When I was a kid being raised Roman Catholic, the sinful version was called “The sin of despair”
Giving one’s life would be considered different.

We should also note that the prophecy in question comes from the Book of Isaiah. This was written ~300 years after Isaiah’s death. As we already noted with Balaam, quite a lot can change in that time, and so we must question where exactly this prophecy came from. It is awfully specific for something which is that old and, if we’re honest, it’s just as unlikely that Isaiah was as much a prophet of Yahweh as Balaam was. There’s no extra-Biblical evidence of Jewish monotheism prior to ~600BC.

Let’s also look at the whole paragraphs from the work in question, not just single partial sentences.

[Quote=Book of Isaiah]
A Rebellious Nation
2 Hear me, you heavens!
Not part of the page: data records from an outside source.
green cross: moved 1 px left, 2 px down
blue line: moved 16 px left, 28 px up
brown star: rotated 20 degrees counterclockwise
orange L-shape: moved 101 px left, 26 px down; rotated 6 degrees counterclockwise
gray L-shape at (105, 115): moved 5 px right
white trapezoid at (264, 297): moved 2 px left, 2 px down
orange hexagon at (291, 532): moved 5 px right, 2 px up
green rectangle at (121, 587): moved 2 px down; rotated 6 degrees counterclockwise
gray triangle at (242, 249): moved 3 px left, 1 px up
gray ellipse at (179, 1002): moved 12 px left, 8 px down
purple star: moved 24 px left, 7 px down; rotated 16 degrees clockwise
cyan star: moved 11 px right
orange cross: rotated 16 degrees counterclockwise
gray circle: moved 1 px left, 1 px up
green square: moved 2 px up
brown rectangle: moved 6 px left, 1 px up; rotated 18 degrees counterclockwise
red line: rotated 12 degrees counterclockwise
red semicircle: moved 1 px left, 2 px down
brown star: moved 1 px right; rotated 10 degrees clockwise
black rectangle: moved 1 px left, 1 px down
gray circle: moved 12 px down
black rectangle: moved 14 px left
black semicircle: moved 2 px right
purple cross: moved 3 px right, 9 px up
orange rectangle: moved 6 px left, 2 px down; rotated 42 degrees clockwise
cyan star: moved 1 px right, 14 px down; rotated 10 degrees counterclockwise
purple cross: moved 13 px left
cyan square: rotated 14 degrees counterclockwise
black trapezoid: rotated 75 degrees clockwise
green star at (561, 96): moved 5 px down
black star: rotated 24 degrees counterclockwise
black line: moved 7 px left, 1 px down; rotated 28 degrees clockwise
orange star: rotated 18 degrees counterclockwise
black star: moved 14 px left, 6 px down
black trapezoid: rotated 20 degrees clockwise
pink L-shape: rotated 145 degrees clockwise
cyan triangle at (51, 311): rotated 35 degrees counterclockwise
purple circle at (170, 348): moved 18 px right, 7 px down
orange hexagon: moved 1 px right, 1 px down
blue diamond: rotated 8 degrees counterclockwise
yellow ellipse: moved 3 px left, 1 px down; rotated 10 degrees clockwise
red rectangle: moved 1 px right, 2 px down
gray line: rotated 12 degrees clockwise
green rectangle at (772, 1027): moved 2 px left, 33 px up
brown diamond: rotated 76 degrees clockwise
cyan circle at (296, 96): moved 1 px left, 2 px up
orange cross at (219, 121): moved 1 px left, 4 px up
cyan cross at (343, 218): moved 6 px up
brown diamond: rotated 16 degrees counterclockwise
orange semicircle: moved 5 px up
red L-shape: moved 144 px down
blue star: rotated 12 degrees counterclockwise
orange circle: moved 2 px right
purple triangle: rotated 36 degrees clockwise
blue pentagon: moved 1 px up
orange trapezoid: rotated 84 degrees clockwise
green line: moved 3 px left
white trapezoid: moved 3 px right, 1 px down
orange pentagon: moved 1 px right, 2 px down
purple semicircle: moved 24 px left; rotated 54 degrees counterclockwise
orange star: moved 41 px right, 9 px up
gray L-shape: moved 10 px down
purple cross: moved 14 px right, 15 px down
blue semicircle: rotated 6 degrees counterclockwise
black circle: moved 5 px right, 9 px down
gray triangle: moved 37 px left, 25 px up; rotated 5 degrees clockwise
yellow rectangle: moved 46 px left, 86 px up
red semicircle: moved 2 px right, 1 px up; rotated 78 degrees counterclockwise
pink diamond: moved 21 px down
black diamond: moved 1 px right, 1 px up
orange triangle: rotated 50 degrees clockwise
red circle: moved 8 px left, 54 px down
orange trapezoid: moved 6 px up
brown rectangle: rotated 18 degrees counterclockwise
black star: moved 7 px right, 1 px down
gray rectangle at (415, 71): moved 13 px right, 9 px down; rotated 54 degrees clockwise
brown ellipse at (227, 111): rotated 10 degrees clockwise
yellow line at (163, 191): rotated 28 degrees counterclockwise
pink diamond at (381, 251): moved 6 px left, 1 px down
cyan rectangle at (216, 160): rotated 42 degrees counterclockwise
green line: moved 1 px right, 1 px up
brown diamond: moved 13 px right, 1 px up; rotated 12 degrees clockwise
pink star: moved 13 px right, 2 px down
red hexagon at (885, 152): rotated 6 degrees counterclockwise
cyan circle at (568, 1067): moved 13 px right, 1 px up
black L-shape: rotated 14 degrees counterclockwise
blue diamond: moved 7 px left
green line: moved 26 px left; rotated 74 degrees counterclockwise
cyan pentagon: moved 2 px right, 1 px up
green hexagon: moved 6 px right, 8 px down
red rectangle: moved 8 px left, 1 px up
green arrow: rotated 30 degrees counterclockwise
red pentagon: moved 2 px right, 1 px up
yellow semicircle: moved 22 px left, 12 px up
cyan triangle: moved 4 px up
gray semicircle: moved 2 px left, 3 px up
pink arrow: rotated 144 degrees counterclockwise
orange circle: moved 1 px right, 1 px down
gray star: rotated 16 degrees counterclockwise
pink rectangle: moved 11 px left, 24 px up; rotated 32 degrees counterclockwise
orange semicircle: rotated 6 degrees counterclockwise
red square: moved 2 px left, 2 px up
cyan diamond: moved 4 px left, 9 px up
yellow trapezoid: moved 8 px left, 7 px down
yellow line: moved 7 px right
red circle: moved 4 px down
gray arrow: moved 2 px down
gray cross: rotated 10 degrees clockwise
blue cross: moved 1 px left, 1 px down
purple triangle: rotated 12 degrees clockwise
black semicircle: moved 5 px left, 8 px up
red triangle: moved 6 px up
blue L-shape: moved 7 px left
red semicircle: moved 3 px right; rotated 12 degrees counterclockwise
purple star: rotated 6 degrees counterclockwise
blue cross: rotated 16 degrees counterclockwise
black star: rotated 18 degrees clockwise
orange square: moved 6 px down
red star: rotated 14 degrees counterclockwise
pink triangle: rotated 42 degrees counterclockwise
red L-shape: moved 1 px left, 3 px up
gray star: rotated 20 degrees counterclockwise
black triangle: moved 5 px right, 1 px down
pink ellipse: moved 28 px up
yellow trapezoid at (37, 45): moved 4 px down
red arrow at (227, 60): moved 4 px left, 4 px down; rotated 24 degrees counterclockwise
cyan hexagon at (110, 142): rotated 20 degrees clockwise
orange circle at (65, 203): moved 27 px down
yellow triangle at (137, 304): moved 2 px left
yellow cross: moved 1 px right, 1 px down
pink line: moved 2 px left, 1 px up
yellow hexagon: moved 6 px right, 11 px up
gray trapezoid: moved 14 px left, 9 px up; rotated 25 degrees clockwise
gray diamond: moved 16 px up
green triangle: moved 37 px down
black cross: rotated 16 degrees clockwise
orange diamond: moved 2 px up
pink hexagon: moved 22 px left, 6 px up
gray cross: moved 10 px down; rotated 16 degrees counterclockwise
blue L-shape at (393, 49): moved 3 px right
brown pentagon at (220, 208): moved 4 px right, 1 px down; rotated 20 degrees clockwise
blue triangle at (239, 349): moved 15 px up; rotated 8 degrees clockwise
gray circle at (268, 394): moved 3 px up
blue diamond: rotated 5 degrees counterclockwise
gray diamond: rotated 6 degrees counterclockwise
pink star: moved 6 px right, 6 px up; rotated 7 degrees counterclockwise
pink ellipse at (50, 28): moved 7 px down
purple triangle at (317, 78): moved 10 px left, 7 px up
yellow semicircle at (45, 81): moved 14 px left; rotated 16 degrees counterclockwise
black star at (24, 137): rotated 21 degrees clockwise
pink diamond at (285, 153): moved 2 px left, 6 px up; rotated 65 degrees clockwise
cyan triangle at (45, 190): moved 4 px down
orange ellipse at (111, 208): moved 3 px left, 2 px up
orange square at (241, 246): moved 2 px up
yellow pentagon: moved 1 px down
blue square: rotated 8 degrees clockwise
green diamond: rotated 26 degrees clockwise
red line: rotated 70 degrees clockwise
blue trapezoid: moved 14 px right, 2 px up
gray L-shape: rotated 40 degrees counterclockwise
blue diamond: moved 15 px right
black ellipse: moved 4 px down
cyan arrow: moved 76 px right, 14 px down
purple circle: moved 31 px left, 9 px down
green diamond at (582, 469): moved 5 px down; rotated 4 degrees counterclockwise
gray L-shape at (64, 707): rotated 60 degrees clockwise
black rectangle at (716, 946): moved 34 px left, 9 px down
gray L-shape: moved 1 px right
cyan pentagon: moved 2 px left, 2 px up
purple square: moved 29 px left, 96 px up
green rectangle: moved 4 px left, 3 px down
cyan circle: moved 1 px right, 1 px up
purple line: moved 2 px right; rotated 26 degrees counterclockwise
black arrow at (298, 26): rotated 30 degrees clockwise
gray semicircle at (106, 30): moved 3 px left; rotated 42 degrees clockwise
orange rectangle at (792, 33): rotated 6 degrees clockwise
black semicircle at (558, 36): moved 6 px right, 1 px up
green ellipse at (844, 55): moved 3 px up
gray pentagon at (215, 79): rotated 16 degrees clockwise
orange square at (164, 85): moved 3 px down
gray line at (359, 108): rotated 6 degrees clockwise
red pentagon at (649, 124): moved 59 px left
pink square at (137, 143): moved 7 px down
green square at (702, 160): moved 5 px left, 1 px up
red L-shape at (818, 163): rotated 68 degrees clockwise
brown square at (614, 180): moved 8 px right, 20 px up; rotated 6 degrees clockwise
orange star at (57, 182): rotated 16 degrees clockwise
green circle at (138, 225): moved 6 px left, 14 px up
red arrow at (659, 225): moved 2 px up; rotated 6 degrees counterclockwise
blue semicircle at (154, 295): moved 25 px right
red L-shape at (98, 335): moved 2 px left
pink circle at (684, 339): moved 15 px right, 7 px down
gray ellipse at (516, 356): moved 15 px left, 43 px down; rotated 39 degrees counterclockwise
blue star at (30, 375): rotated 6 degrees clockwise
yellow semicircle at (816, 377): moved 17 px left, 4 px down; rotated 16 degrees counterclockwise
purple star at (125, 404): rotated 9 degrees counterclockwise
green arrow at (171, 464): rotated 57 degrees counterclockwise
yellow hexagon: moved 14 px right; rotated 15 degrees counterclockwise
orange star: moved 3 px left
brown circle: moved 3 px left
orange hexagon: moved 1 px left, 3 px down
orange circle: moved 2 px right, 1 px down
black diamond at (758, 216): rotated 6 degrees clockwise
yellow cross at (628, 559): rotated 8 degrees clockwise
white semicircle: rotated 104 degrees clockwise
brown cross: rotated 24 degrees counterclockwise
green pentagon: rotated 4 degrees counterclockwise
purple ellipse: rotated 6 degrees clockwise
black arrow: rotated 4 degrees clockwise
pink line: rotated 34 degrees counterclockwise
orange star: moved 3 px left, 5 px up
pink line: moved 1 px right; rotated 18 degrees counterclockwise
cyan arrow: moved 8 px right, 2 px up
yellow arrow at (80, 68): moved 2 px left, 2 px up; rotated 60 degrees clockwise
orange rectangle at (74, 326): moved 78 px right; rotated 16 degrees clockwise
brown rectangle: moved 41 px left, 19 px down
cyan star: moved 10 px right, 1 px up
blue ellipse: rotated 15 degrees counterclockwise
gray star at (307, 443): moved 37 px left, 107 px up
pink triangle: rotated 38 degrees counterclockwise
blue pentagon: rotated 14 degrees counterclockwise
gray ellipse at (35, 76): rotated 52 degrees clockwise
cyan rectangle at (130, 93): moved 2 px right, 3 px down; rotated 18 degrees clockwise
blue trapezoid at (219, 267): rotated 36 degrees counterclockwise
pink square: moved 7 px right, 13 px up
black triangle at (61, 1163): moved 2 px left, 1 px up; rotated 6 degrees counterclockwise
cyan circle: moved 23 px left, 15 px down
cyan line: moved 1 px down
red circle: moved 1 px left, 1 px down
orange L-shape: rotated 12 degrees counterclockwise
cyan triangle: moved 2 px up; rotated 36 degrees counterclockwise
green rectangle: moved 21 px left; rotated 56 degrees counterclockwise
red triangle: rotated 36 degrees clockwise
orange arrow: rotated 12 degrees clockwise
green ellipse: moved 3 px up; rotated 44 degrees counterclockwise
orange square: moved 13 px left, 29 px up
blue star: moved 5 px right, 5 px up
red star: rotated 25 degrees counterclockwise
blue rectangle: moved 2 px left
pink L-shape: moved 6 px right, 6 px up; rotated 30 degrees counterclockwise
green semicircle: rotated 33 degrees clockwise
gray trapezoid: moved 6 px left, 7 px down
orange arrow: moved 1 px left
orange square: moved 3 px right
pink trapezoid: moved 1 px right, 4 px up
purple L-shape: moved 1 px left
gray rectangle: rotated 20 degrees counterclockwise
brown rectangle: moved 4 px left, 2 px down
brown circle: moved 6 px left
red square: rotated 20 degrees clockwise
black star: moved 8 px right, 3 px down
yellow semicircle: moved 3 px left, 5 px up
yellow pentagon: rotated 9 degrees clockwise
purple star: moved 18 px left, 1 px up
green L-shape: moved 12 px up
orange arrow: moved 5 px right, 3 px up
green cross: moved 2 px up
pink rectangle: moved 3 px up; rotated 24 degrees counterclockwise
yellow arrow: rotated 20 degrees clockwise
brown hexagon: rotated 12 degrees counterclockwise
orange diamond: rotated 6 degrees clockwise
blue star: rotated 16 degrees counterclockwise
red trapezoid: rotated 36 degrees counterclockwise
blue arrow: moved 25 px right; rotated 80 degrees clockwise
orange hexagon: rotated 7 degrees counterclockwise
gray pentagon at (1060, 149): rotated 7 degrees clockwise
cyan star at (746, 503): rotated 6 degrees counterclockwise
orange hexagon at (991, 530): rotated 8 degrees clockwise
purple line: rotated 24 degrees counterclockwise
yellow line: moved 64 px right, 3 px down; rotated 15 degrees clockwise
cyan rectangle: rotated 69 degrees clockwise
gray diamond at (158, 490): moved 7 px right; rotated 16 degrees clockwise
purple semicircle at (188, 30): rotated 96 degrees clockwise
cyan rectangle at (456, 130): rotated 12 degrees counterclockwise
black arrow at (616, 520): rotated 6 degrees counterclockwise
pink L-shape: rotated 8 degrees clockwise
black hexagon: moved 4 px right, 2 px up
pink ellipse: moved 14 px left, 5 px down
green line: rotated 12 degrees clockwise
Listen, earth!
For the Lord has spoken:
“I reared children and brought them up,
but they have rebelled against me.
3 The ox knows its master,
the donkey its owner’s manger,
but Israel does not know,
my people do not understand.”
4 Woe to the sinful nation,
a people whose guilt is great,
a brood of evildoers,
children given to corruption!
They have forsaken the Lord;
they have spurned the Holy One of Israel
and turned their backs on him.
5 Why should you be beaten anymore?
Why do you persist in rebellion?
Your whole head is injured,
your whole heart afflicted.
6 From the sole of your foot to the top of your head
there is no soundness—
only wounds and welts
and open sores,
not cleansed or bandaged
or soothed with olive oil.
7 Your country is desolate,
your cities burned with fire;
your fields are being stripped by foreigners
right before you,
laid waste as when overthrown by strangers.
8 Daughter Zion is left
like a shelter in a vineyard,
like a hut in a cucumber field,
like a city under siege.
9 Unless the Lord Almighty
had left us some survivors,
we would have become like Sodom,
we would have been like Gomorrah.

[…]

Then Isaiah said, “Hear now, you house of David! Is it not enough to try the patience of humans? Will you try the patience of my God also? 14 Therefore the Lord himself will give you[c] a sign: The virgin[d] will conceive and give birth to a son, and[e] will call him Immanuel.[f] 15 He will be eating curds and honey when he knows enough to reject the wrong and choose the right, 16 for before the boy knows enough to reject the wrong and choose the right, the land of the two kings you dread will be laid waste. 17 The Lord will bring on you and on your people and on the house of your father a time unlike any since Ephraim broke away from Judah—he will bring the king of Assyria.”
[/quote]

Right off the bat, who the hell is Immanuel? Did Mary have a different son with God than just Jesus? There is no known actual Immanuel in Jewish history that anyone had sought to pair with this character. The Wikipedia suggests that it could be a reference to Hezekiah. Personally, I would suggest Josiah.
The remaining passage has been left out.